都内の高級マンションを手に入れていて、そのくせ暇さえあれば私の部屋に入り浸りの又吉は、
『甘いんだよお前は、ほんと懲りてないな』
などと、相変わらずよく説教もするが、
『まぁいいじゃないか、俺がいてやるよ』
と、慰めてもくれる。

お昼休み。
暖かい日差しに誘われて、外階段に行ってみた。
昨日降った雪は跡形もないけれど、手摺は氷のように冷たい。
でも空気は澄んでいて気持ちがいい。

大きく伸びをして青空を見上げる。
それだけで、自然と頬が緩んだ。

「よっ」
驚いて振り返ると、又吉がいた。
「びっくりさせないで、もう」

寒っ、と騒ぎながら、又吉はコートの前を開けて後ろから私を包み込む。
「風邪ひくぞ」
「又吉、そういうことしないで。人に見られたら誤解されるでしょ」

「だめか?」
「だめ」

「なんでだよ」
「なんでも」

ぎゅうぎゅうと私を抱きしめる又吉は、人の話を聞いてくれない。
頬をくっつけながら、くすくす笑う。

「お前、あったかいな」



人になった又吉と一緒にいるようになってから、私には謎の能力が備わった。
又吉によれば、それは元々私にある力で、眠っていただけらしい。

どういう力かというと、
秋山さんが、天狗の姿に見えたりする。
他にも何人か、カラスがいたり見たこともない謎の姿の“何者”かとか。

この会社は、どうやらあやかしのたまり場になっているらしい。

一番驚いたのは、上司の南さんが九尾の狐だったこと。

――やれやれ
これからどうなることやら。


ちなみに、秋山さんと屋上でキスをしていた経理の女性は、既婚者だった。
天狗の秋山さんによれば、玄人同士の単なる大人の関係とかなんとか。
『人間は闇が深いからな』
そんなことを言って秋山さんは、口元を不敵に歪めニヤリと笑った。

確かに経理の女性は夫婦円満という噂だし、道ならぬ恋に悩み苦しんでいる様子はない。
もしかすると、天狗の秋山さんが言う通り、人間の心の闇も、あやかしの魔力と同じくらい負の力があるかもしれない。

蜜の香り漂う、天狗と人の妖しい恋の罠か……。



「くすぐったいよ。
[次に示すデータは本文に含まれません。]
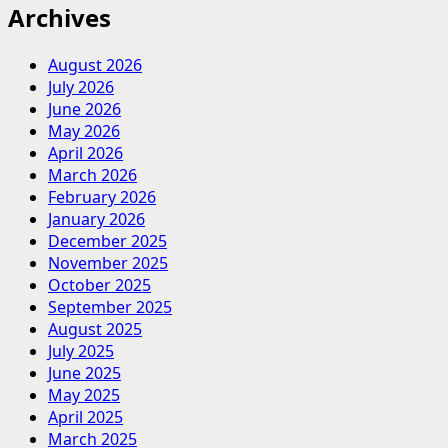
Archives
August 2026
July 2026
June 2026
May 2026
April 2026
March 2026
February 2026
January 2026
December 2025
November 2025
October 2025
September 2025
August 2025
July 2025
June 2025
May 2025
April 2025
March 2025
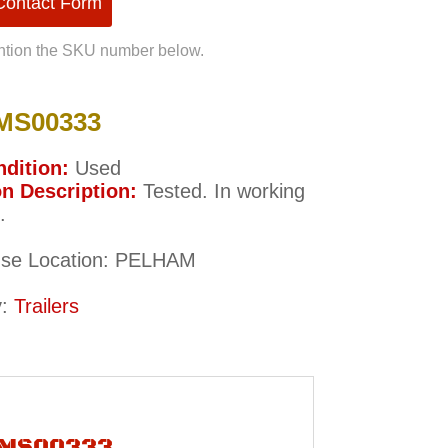
 Contact Form
tion the SKU number below.
MS00333
dition:
Used
n Description:
Tested. In working
.
se Location: PELHAM
y:
Trailers
r MS00333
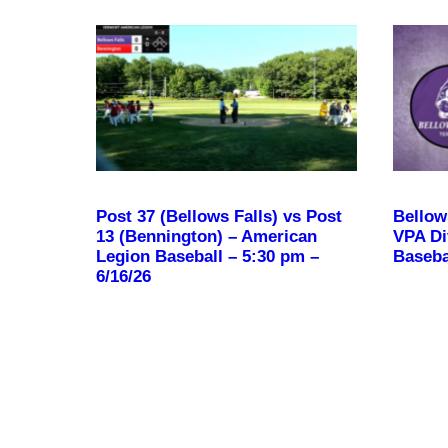
Post 37 (Bellows Falls) vs Post
Bellow
13 (Bennington) – American
VPA Div
Legion Baseball – 5:30 pm –
Baseba
6/16/26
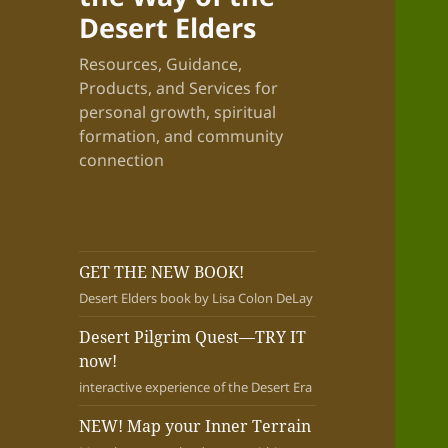
Desert Elders
Resources, Guidance,
Products, and Services for
personal growth, spiritual
formation, and community
connection
GET THE NEW BOOK!
Desert Elders book by Lisa Colon DeLay
Desert Pilgrim Quest—TRY IT
now!
interactive experience of the Desert Era
NEW! Map your Inner Terrain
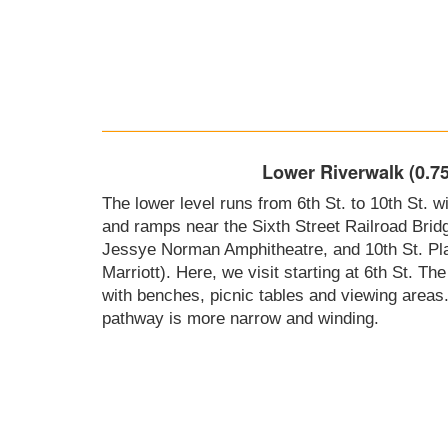
Lower Riverwalk (0.75
The lower level runs from 6th St. to 10th St. 
and ramps near the Sixth Street Railroad Bridg
Jessye Norman Amphitheatre, and 10th St. Plaz
Marriott). Here, we visit starting at 6th St. Th
with benches, picnic tables and viewing areas
pathway is more narrow and winding.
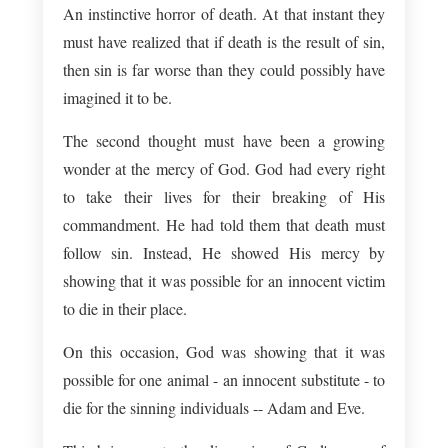
An instinctive horror of death. At that instant they
must have realized that if death is the result of sin,
then sin is far worse than they could possibly have
imagined it to be.
The second thought must have been a growing
wonder at the mercy of God. God had every right
to take their lives for their breaking of His
commandment. He had told them that death must
follow sin. Instead, He showed His mercy by
showing that it was possible for an innocent victim
to die in their place.
On this occasion, God was showing that it was
possible for one animal - an innocent substitute - to
die for the sinning individuals -- Adam and Eve.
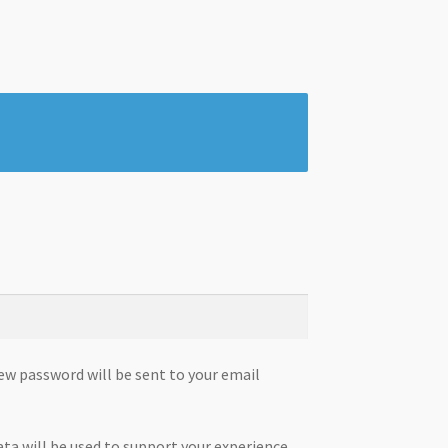
new password will be sent to your email
ata will be used to support your experience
又吉」

「我慢だ。我慢」

クスッ。


――ねぇ又吉。
私ね、気になることがあるの。
人間と猫又でも、結婚できるの?
いつか、そんなことを聞いてみようかな。

そんな私の気持ちを知ってか知らずか、又吉は、
「なぁ、バレンタインにはチョコレートくれよな」
そう言って、私の頬にペッタリと頬を寄せる。


時に厳しく、だいたい甘く。
猫と恋は、私を優しく包み込む。